3.Thick client mode - It works at Layer 3 and is also known as tunnel mode or full tunneling client. The thick
client mode provides extensive application support through dynamically downloaded SSL VPN Client software
or the Cisco AnyConnect VPN client software from the VPN server appliance. This mode delivers a lightweight,
centrally configured, and easy-to-support SSL VPN tunneling client that provides full network layer (Layer 3)
access to virtually any application.

Explain SSL Handshake?


1.Client initiates by sending a CLIENT HELLO message which contains SSL version that the client supports, in
what order the client prefer the versions, Ciphersuits (Cryptographic Algorithms) supported by the client,
Random Number.
2.Server will send back a SERVER HELLO message Which contains Version Number (Server selects SSL version
that is supported by both the server and the client), Cipher Suits (selected by server the best cipher suite
version that is supported by both of them), Session ID, Random Data.
3.Server also sends PKI certificate for authenticating himself signed and verified by Certificate Authority along
with the public key for encryption.
4.Server will than send Server Hello Done indicating that the server has finished sending its hello message,
and is waiting for a response from the client.
5.Client will sends its certificate if the server has also requested for client authentication in server hello
message.
6.Client will sends Client Key Exchange message after calculating the premaster secret with the help of the
random values of both the server and the client. This message is sent by encrypting it with the server's public
key which was shared through the hello message.

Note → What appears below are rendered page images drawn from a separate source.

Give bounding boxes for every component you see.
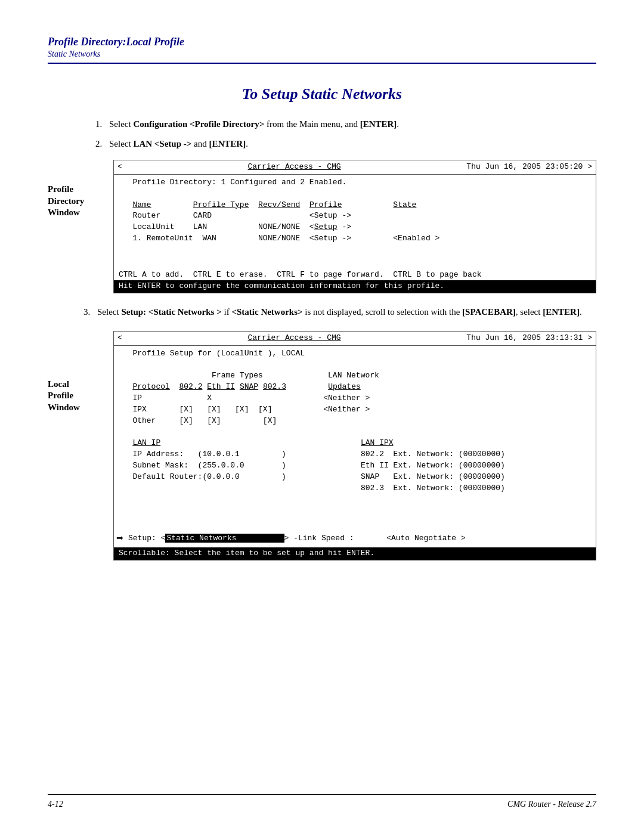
t1-line1: Profile Directory: 1 Configured and 2 En… xyxy=(119,177,591,188)
footer-page-number: 4-12 xyxy=(48,800,63,809)
main-title: To Setup Static Networks xyxy=(48,85,596,103)
lan-ip-header: LAN IP xyxy=(119,438,349,449)
t2-line1: Profile Setup for (LocalUnit ), LOCAL xyxy=(119,348,591,360)
step-3: 3. Select Setup: <Static Networks > if <… xyxy=(83,305,596,319)
t1-line6: 1. RemoteUnit WAN NONE/NONE <Setup -> <E… xyxy=(119,233,591,244)
t1-footer2: Hit ENTER to configure the communication… xyxy=(114,280,596,293)
t2-line6: Other [X] [X] [X] xyxy=(119,416,591,427)
setup-arrow: ➡ xyxy=(116,530,123,547)
terminal1-titlebar: < Carrier Access - CMG Thu Jun 16, 2005 … xyxy=(114,160,596,175)
footer-product-name: CMG Router - Release 2.7 xyxy=(507,800,596,809)
t1-line5: LocalUnit LAN NONE/NONE <Setup -> xyxy=(119,222,591,233)
step-3-text: Select Setup: <Static Networks > if <Sta… xyxy=(97,307,582,317)
t1-line4: Router CARD <Setup -> xyxy=(119,210,591,222)
lan-ipx-header: LAN IPX xyxy=(361,438,591,449)
lan-ipx-section: LAN IPX 802.2 Ext. Network: (00000000) E… xyxy=(349,438,591,494)
terminal2: < Carrier Access - CMG Thu Jun 16, 2005 … xyxy=(113,331,596,561)
terminal2-body: Profile Setup for (LocalUnit ), LOCAL Fr… xyxy=(114,346,596,531)
step-2: 2. Select LAN <Setup -> and [ENTER]. xyxy=(95,137,596,151)
t2-blank1 xyxy=(119,359,591,370)
lan-ip-line1: IP Address: (10.0.0.1 ) xyxy=(119,449,349,460)
lan-ip-line3: Default Router:(0.0.0.0 ) xyxy=(119,472,349,483)
terminal1-left-bracket: < xyxy=(117,162,122,173)
t2-footer: Scrollable: Select the item to be set up… xyxy=(114,547,596,560)
lan-ipx-line3: SNAP Ext. Network: (00000000) xyxy=(361,472,591,483)
page-footer: 4-12 CMG Router - Release 2.7 xyxy=(48,794,596,809)
t2-blank3 xyxy=(119,494,591,506)
t1-footer1: CTRL A to add. CTRL E to erase. CTRL F t… xyxy=(114,270,596,281)
lan-ip-section: LAN IP IP Address: (10.0.0.1 ) Subnet Ma… xyxy=(119,438,349,494)
t2-line5: IPX [X] [X] [X] [X] <Neither > xyxy=(119,404,591,416)
terminal1-group: Profile Directory Window < Carrier Acces… xyxy=(48,160,596,293)
t1-line2 xyxy=(119,188,591,200)
t2-blank2 xyxy=(119,427,591,438)
step-1: 1. Select Configuration <Profile Directo… xyxy=(95,117,596,131)
step-2-number: 2. xyxy=(95,139,102,148)
step-1-text: Select Configuration <Profile Directory>… xyxy=(109,119,399,129)
t2-blank5 xyxy=(119,516,591,528)
header-subtitle: Static Networks xyxy=(48,49,596,59)
terminal1-body: Profile Directory: 1 Configured and 2 En… xyxy=(114,175,596,270)
lan-section: LAN IP IP Address: (10.0.0.1 ) Subnet Ma… xyxy=(119,438,591,494)
t2-line3: Protocol 802.2 Eth II SNAP 802.3 Updates xyxy=(119,382,591,393)
header-divider xyxy=(48,63,596,64)
terminal2-left-bracket: < xyxy=(117,333,122,344)
step3-section: 3. Select Setup: <Static Networks > if <… xyxy=(48,305,596,319)
lan-ipx-line2: Eth II Ext. Network: (00000000) xyxy=(361,460,591,472)
lan-ipx-line1: 802.2 Ext. Network: (00000000) xyxy=(361,449,591,460)
terminal1: < Carrier Access - CMG Thu Jun 16, 2005 … xyxy=(113,160,596,293)
step-3-number: 3. xyxy=(83,307,90,317)
terminal2-title: Carrier Access - CMG xyxy=(248,333,341,344)
page: Profile Directory:Local Profile Static N… xyxy=(0,0,644,833)
t2-blank4 xyxy=(119,505,591,516)
terminal1-right: Thu Jun 16, 2005 23:05:20 > xyxy=(466,162,592,173)
t2-line2: Frame Types LAN Network xyxy=(119,370,591,382)
setup-line: Setup: <Static Networks > -Link Speed : … xyxy=(126,532,596,545)
header-title: Profile Directory:Local Profile xyxy=(48,36,596,48)
local-profile-label: Local Profile Window xyxy=(48,331,113,414)
steps-container: 1. Select Configuration <Profile Directo… xyxy=(95,117,596,150)
step-2-text: Select LAN <Setup -> and [ENTER]. xyxy=(109,139,248,148)
terminal1-title: Carrier Access - CMG xyxy=(248,162,341,173)
profile-directory-label: Profile Directory Window xyxy=(48,160,113,219)
terminal2-titlebar: < Carrier Access - CMG Thu Jun 16, 2005 … xyxy=(114,332,596,346)
t1-blank2 xyxy=(119,256,591,267)
lan-ipx-line4: 802.3 Ext. Network: (00000000) xyxy=(361,483,591,494)
header-section: Profile Directory:Local Profile Static N… xyxy=(48,36,596,67)
setup-line-row: ➡ Setup: <Static Networks > -Link Speed … xyxy=(114,530,596,547)
t1-blank xyxy=(119,244,591,256)
step-1-number: 1. xyxy=(95,119,102,129)
t1-line3: Name Profile Type Recv/Send Profile Stat… xyxy=(119,200,591,211)
terminal2-right: Thu Jun 16, 2005 23:13:31 > xyxy=(466,333,592,344)
lan-ip-line2: Subnet Mask: (255.0.0.0 ) xyxy=(119,460,349,472)
terminal2-group: Local Profile Window < Carrier Access - … xyxy=(48,331,596,561)
t2-line4: IP X <Neither > xyxy=(119,393,591,404)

Server will decrypt the premaster secret with its private key. Now both client and server will perform series of
steps to generate session keys (symmetric) which will be used for encryption and decryption of data
exchanges during SSL session and also to verify its integrity.
7.Client will send CHANGE CIPHER SUITE message informing the server that future messages will be encrypted
using session key.
8.Client will send CLIENT FINISH (DONE) message indicating that client is done.
9.Server will also send CHANGE CIPHER SUITE message.
10.Client will also send CLIENT FINISH (DONE) message.